Community is at the core of everything, but the house and ballroom scenes also nurture Black and brown queer youth, get them the resources they need, and teach them valuable skills about living in the world as a queer person of color.

“Ballroom has always been a connection to a greater purpose in my gay lifetime,” said Lestat Princeton, founder of the House of Princeton and an early contributor to the Seattle ballroom scene. 

Kiki scenes especially were created to engage LGBTQ+ youth and bring them into nonprofit spaces dedicated to health equity, HIV and AIDS resources, and other safety and equity concerns. 

“Being people of color but also queer people and trans people and gender nonconforming people, we’re not as respected and as seen,” said Tiana Monet. “I teach my kids, walk into the room like you own the room. Not to say you’re better than anyone, but you have to be able to understand there’s a place for you in this world and it’s what you make of it.”

Ballroom’s realness category reflects the serious issue of safety for trans people of color. The category typically judges competitors on their ability to “pass” as different gender identities like cisgender female, drag queen, trans male.

It originated to emphasize the unfortunate necessity of “passing” for trans men and women who were (and still are) often met with discrimination, physical violence and even death if they do not pass as cisgendered (someone whose gender identity corresponds with their sex assigned at birth). 


“These skills and categories in ballroom, they’re not just stuff for trophies. These are ways of life and ways to maneuver in the real world, in the straight world,” said Tiana Monet. 

Space for self-expression

Three butterfly-shaped mirrors decorated Michael Saunders’ chest, accenting the all-black costume he wore at the Haunted Nights ball. The butterflies are an homage to his mother’s “Black butterfly” persona, which she adapted as she learned to embrace her dark skin. It’s a symbol she handed down to Saunders. 

The mirrors, said Saunders, a member of the House of Monet, were a nod to the “ethereal beings” theme of one of the categories at the ball, and they demonstrate what he sees as his purpose in life — “to serve people” and “to be a reflection of what other people need.”

For many, ballroom is a place where they can be themselves and celebrate aspects of themselves that are often denigrated by society. 
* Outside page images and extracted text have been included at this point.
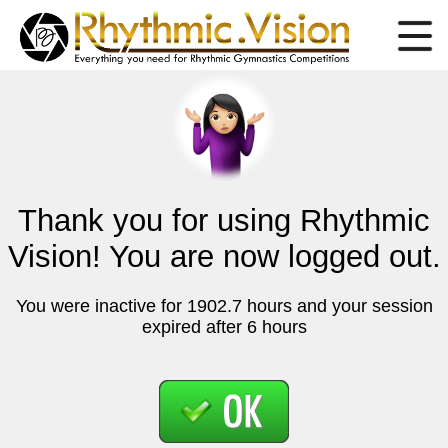
Thank you for using Rhythmic
Vision! You are now logged out.
You were inactive for 1902.7 hours and your session
expired after 6 hours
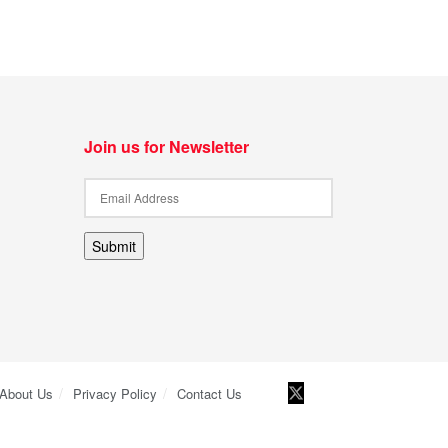
Join us for Newsletter
Submit
About Us
Privacy Policy
Contact Us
“When I walk, I’m being witnessed in my truest self,” said Dannis Thompson, a co-founder of the House of Boba. “It’s very empowering for me to know that people are looking at me for what is actually me and not the façade that I put up in the cis-heteronormative world. I’m being witnessed without any effort from me to put up a front. I feel very safe, I feel very held by community.” 

The community in Seattle includes many who identify as nonbinary and gender nonconforming, and a desire to extend the joys of self-expression to everyone in the ballroom is creating new conversations in the ballroom scene. 
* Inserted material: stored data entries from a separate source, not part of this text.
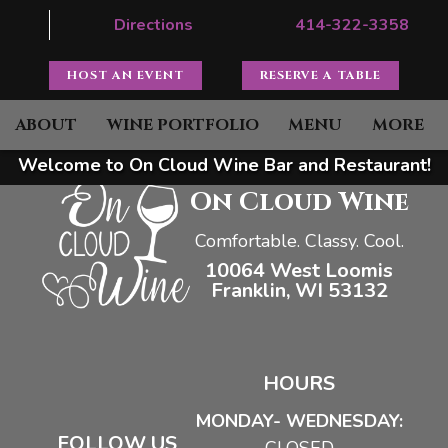
Directions
414-322-3358
HOST AN EVENT
RESERVE A TABLE
ABOUT
WINE PORTFOLIO
MENU
MORE
Welcome to On Cloud Wine Bar and Restaurant!
On Cloud Wine
Comfortable. Classy. Cool.
10064 West Loomis
Franklin, WI 53132
HOURS
MONDAY- WEDNESDAY:
FOLLOW US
At the Haunted Nights ball in October, host Kurt Ragin (known as Julian Lanvin in the ballroom scene) was happily surprised when participants called for the impromptu addition of a realness category for nonbinary competitors. 

“We had to recognize the people who exist in that space,” said Lanvin. “It was an educational moment for the commentators, the judges and the audience.”

While Seattle is ahead of the game on nonbinary inclusion, the scene here is still small and new compared with other cities. 

“The PNW has a reputation of being progressive,” Wallace said. “But that progressiveness has a slant if you’re Black and brown.” 

That’s why the ballroom scene here is so important, Thompson says. 

“It’s about teaching ourselves to accept ourselves,” they said. “We didn’t know we could express ourselves in this way and be accepted.”